### ASSIGNMENT
Begin at the line that contains "artgerechte und ausgewogene Fütterung." and repeat every line from there to the end of the records below, inclusive, without adding any other line.

### RECORDED INFORMATION
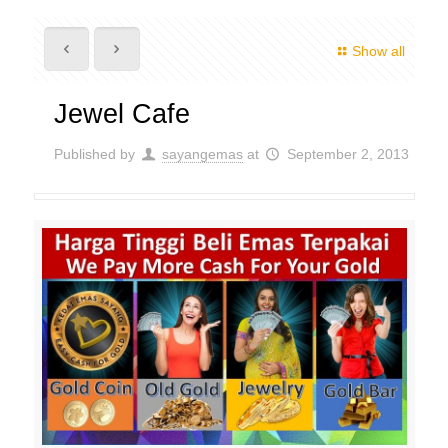
Show all
Jewel Cafe
Published by
sayangemas
at
September 2, 2013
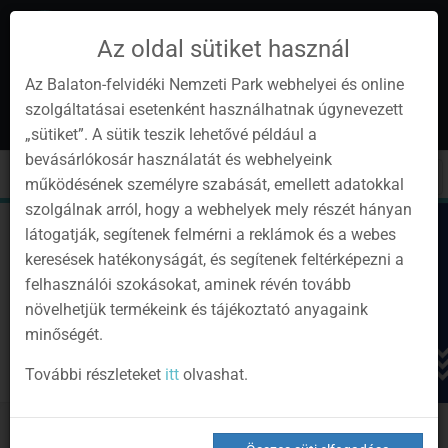
Az oldal sütiket használ
Az Balaton-felvidéki Nemzeti Park webhelyei és online
szolgáltatásai esetenként használhatnak úgynevezett
hu
1
„sütiket”. A sütik teszik lehetővé például a
Instagram
Youtube
Facebook
Programok
Hírlevél
bevásárlókosár használatát és webhelyeink
oldalunk
csatorna
oldalaink
0
Bejelentkezés
Toggle
Toggle
Kere
működésének személyre szabását, emellett adatokkal
navigation
cart
szolgálnak arról, hogy a webhelyek mely részét hányan
látogatják, segítenek felmérni a reklámok és a webes
keresések hatékonyságát, és segítenek feltérképezni a
felhasználói szokásokat, aminek révén tovább
növelhetjük termékeink és tájékoztató anyagaink
minőségét.
További részleteket
itt
olvashat.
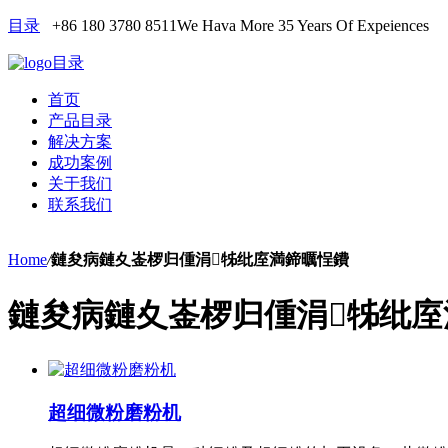
目录
+86 180 3780 8511
We Hava More 35 Years Of Expeiences
目录
首页
产品目录
解决方案
成功案例
关于我们
联系我们
Home
/
鏈夋病鏈夊崟椤归偅涓牬纰庢満鍗曞悜鐨
鏈夋病鏈夊崟椤归偅涓牬纰庢
超细微粉磨粉机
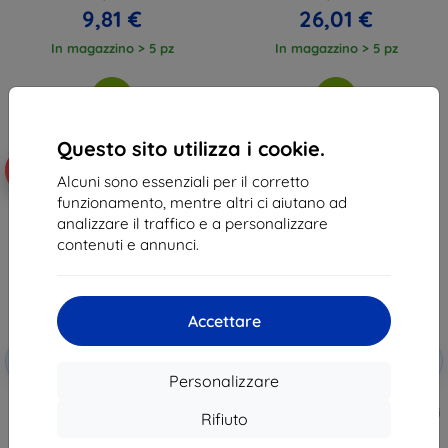
9,81 €
26,01 €
In magazzino > 5 pz
In magazzino > 5 pz
Questo sito utilizza i cookie.
-10%
-10%
Alcuni sono essenziali per il corretto
funzionamento, mentre altri ci aiutano ad
analizzare il traffico e a personalizzare
contenuti e annunci.
Accettare
Codice
Codice
-10%
-10%
EXTRA10
EXTRA10
sconto
sconto
Personalizzare
Pellicola protettiva 3MK ARC+
3MK Foil 1UP Samsung A525 A52
Fullscreen per Samsung A52
4G / 5G pellicole gaming, 3 pezzi
Rifiuto
4G/A52 5G/A52s 5G
22,90 €
12,90 €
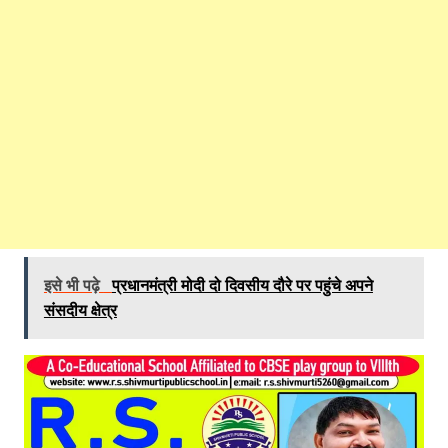
इसे भी पढ़े
प्रधानमंत्री मोदी दो दिवसीय दौरे पर पहुंचे अपने
संसदीय क्षेत्र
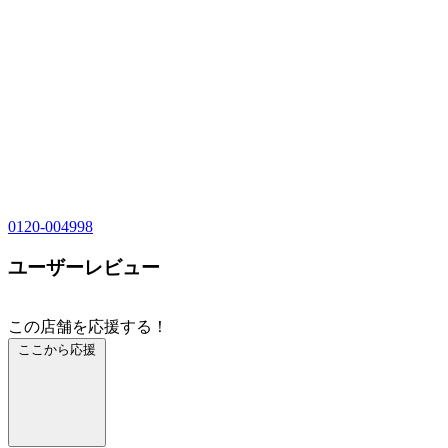
0120-004998
ユーザーレビュー
この店舗を応援する！
ここから応援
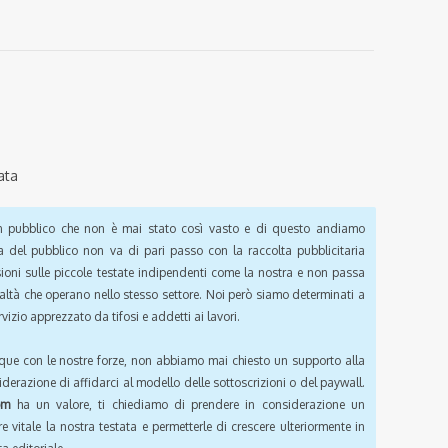
ata
pubblico che non è mai stato così vasto e di questo andiamo
a del pubblico non va di pari passo con la raccolta pubblicitaria
sioni sulle piccole testate indipendenti come la nostra e non passa
ealtà che operano nello stesso settore. Noi però siamo determinati a
vizio apprezzato da tifosi e addetti ai lavori.
que con le nostre forze, non abbiamo mai chiesto un supporto alla
iderazione di affidarci al modello delle sottoscrizioni o del paywall.
om
ha un valore, ti chiediamo di prendere in considerazione un
e vitale la nostra testata e permetterle di crescere ulteriormente in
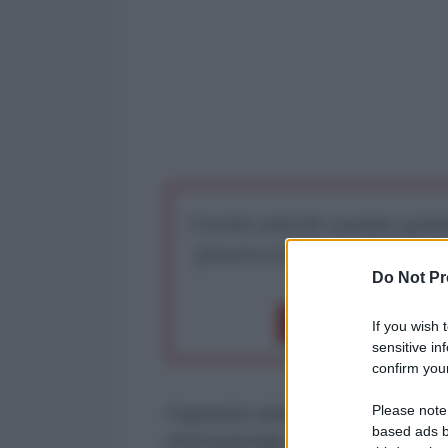
I nostri articoli saranno gratu
preserva la libera infor
Do Not Pr
Dona 1€
Don
If you wish 
sensitive in
confirm your
Please note
Il governo siriano ha denunciato 
based ads b
internazionale guidata dagli Stati 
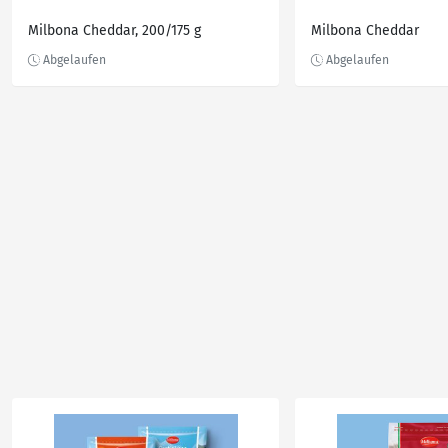
Milbona Cheddar, 200/175 g
Milbona Cheddar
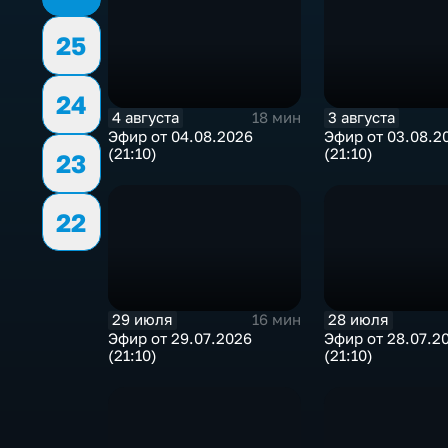
25
24
4 августа
3 августа
18 мин
Эфир от 04.08.2026
Эфир от 03.08.2
(21:10)
(21:10)
23
22
29 июля
28 июля
16 мин
Эфир от 29.07.2026
Эфир от 28.07.2
(21:10)
(21:10)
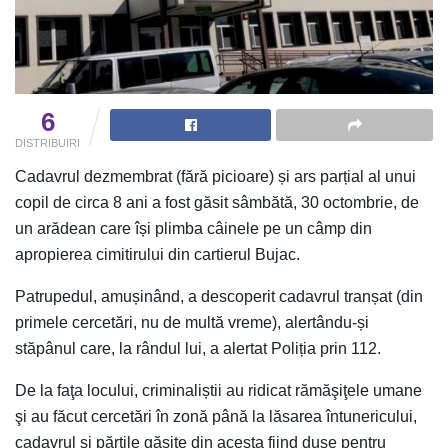
6
DISTRIBUIRI
Cadavrul dezmembrat (fără picioare) și ars parțial al unui
copil de circa 8 ani a fost găsit sâmbătă, 30 octombrie, de
un arădean care își plimba câinele pe un câmp din
apropierea cimitirului din cartierul Bujac.
Patrupedul, amușinând, a descoperit cadavrul tranșat (din
primele cercetări, nu de multă vreme), alertându-și
stăpânul care, la rândul lui, a alertat Poliția prin 112.
De la faţa locului, criminaliștii au ridicat rămăşiţele umane
şi au făcut cercetări în zonă până la lăsarea întunericului,
cadavrul și părțile găsite din acesta fiind duse pentru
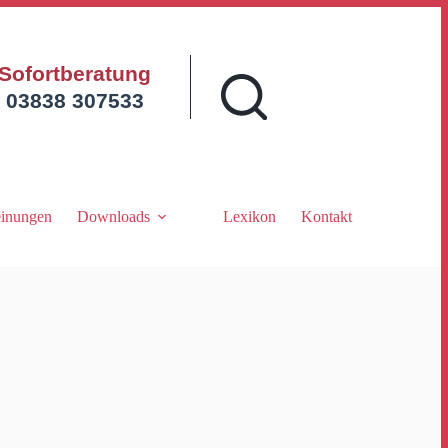
Sofortberatung
03838 307533
inungen
Downloads
Lexikon
Kontakt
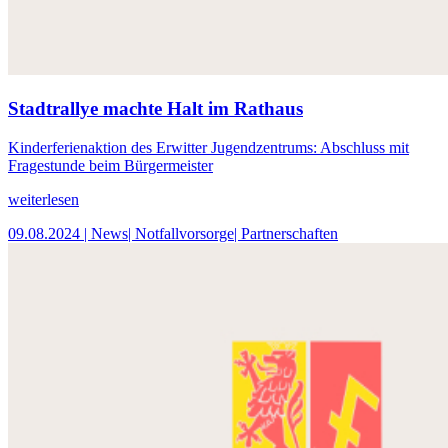
Stadtrallye machte Halt im Rathaus
Kinderferienaktion des Erwitter Jugendzentrums: Abschluss mit
Fragestunde beim Bürgermeister
weiterlesen
09.08.2024
| News
| Notfallvorsorge
| Partnerschaften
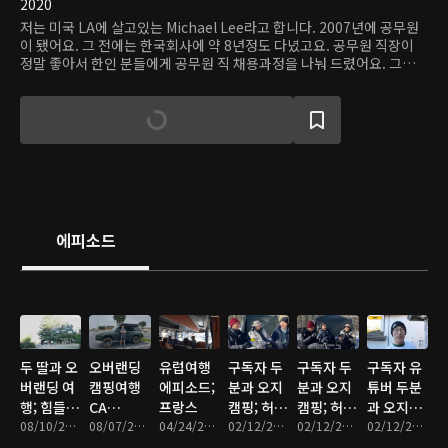
2020
저는 미국 LA에 살고있는 Michael Lee라고 합니다. 2007년에 공무원
이 됐어요. 그 전에는 한국회사에 약 8년정도 다녔고요. 공무원 직장이
정말 좋아서 한인 분들에게 공무원 직 채용과정을 나눠 드렸어요. 그리고
공무원 직 공고가 뜨면 실시간으로 채용과정을 나눠 드렸고요. 캘리포니
아 LA시가 아닌 다른 주나 시의 공무원 직도 마찬가지로 LA시의 채용과
정 준비를 기준으로 준비하면 들어가실수 있다고 생각해요. 꽤 어렵거든
요.. 공무원이 되시고 싶으세요? 반드시 필요한 것 한가지가 있어요. “의
지!” 입니다. 의지를 갖고 도전하시면 여러분도 공무원 직 가질수 있어
요. 추천 드립니다! 저 같은 경우 신청서 제출 부터 첫 출근까지 약 18개
월이 걸렸기 때문입니다. 관심있으시면 첫 편부터 시청해 주세요!
에피소드
두 딸과 오
오버랜딩
유럽여행
구독자 두
구독자 두
구독자 유
버랜딩 여
캠핑여행
에피소드;
분과 오지
분과 오지
튜버 두분
행; 힘들어
CA
프랑스
캠핑; 허당
캠핑; 허당
과 오지캠
서 죽는줄;
08/10/2023 • 10분
Kennedy
08/07/2023 • 9분
04/24/2023 • 10분
그레이스
02/12/2023 • 8분
그레이스
02/12/2023 • 8분
핑 도전;
02/12/2023 • 13분
기대했던
Meadows
& 프로출
& 프로출
허당그레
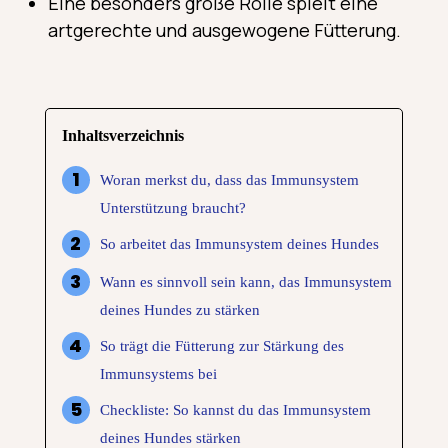
Eine besonders große Rolle spielt eine
artgerechte und ausgewogene Fütterung.
Inhaltsverzeichnis
Woran merkst du, dass das Immunsystem
Unterstützung braucht?
So arbeitet das Immunsystem deines Hundes
Wann es sinnvoll sein kann, das Immunsystem
deines Hundes zu stärken
So trägt die Fütterung zur Stärkung des
Immunsystems bei
Checkliste: So kannst du das Immunsystem
deines Hundes stärken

### SOLUTION TO THIS TASK
artgerechte und ausgewogene Fütterung.
Inhaltsverzeichnis
Woran merkst du, dass das Immunsystem
Unterstützung braucht?
So arbeitet das Immunsystem deines Hundes
Wann es sinnvoll sein kann, das Immunsystem
deines Hundes zu stärken
So trägt die Fütterung zur Stärkung des
Immunsystems bei
Checkliste: So kannst du das Immunsystem
deines Hundes stärken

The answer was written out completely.